24.03 2011
Kathy Ludwig at Galerie BSL takes us along on her trip of exploring human relationships through performative jewellery. Whether vampiric, parasitic or symbiotic these fascinating, beautiful pieces leave ephemeral decorative traces on the skin or fuse with their skin like tone with the rest of the body. Our relationship with jewellery is reinvented as the wearer becomes the host or victim for these objects.
Galerie BSL is presenting Kathy Ludwig’s ‘Hosting Parasites,’ a collection of performative jewellery belonging to the realms of art which earned her a first class honours degree from the Design Academy Eindhoven.
‘The objects that I create are intriguing, attractive and maybe even repulsive, provoking contradictory sentiments and raising questions. Their interaction with the body makes certain values or demeanour tangible.

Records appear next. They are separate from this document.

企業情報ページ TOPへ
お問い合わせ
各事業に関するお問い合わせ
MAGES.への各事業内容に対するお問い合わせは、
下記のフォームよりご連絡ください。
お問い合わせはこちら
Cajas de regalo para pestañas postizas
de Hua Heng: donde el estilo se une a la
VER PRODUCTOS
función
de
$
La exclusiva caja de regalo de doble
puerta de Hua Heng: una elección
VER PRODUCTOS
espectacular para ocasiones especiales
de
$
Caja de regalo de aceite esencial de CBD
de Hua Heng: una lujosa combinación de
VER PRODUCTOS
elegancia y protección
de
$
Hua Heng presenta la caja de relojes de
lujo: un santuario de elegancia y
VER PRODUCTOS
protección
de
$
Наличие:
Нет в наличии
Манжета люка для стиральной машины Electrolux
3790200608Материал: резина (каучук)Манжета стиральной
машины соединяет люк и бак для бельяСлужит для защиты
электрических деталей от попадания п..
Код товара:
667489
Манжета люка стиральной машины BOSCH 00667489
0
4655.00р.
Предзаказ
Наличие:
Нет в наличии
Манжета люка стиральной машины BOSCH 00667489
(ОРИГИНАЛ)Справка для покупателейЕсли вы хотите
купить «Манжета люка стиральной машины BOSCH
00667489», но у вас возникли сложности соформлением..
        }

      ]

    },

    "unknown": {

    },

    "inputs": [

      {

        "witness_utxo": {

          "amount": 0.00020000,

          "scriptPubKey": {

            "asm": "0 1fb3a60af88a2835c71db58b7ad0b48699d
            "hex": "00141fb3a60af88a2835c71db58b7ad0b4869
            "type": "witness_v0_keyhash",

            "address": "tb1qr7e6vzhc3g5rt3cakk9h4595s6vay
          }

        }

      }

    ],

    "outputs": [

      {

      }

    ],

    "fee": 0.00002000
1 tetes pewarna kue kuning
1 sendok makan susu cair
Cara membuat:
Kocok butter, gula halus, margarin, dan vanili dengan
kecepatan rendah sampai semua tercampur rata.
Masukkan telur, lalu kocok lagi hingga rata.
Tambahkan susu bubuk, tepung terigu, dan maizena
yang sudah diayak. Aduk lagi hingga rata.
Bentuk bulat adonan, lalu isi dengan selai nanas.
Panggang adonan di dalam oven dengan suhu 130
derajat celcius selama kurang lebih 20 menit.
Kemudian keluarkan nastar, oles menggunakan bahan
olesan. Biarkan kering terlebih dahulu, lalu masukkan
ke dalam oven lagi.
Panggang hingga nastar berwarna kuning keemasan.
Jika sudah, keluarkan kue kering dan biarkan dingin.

A living sculpture is formed from their unison.’
‘Hosting Parasites’ consists of three smoked oak cabinets of curiosities. Each of these presentation cases contains latex, ivory, fabric, silver and porcelain objects for experimenting with, which inhabit the user’s body/support, leaving behind its imprint or fusing with it. Here flesh is the actual, sublimated showpiece. Kathy Ludwig puts this territory to the test, examining without value judgement the parasitic or symbiotic character of any human relationship: to give; to receive; to conquer; to exploit; to benefit; to cooperate; to pool… to love.
In the first series, four pieces of white porcelain are inspired by parasites which slip beneath the skin. Attached to a part of the body with a silver thread, they leave an imprint of the parasite on the flesh, visually comparable to a fossil.
The four suckers in the second case embody the vampiric aspect of a relationship. These latex leeches leave a red mark on the body, an ephemeral and decorative trace bestowed by the sucking of the parasite.
The third series consists of three pieces which are skin like in tone and to the touch. Once worn, these imitations of parasitic bodies blend with the rest of the hand, the fingers becoming limbs with the sentiment of being part of one and the same body.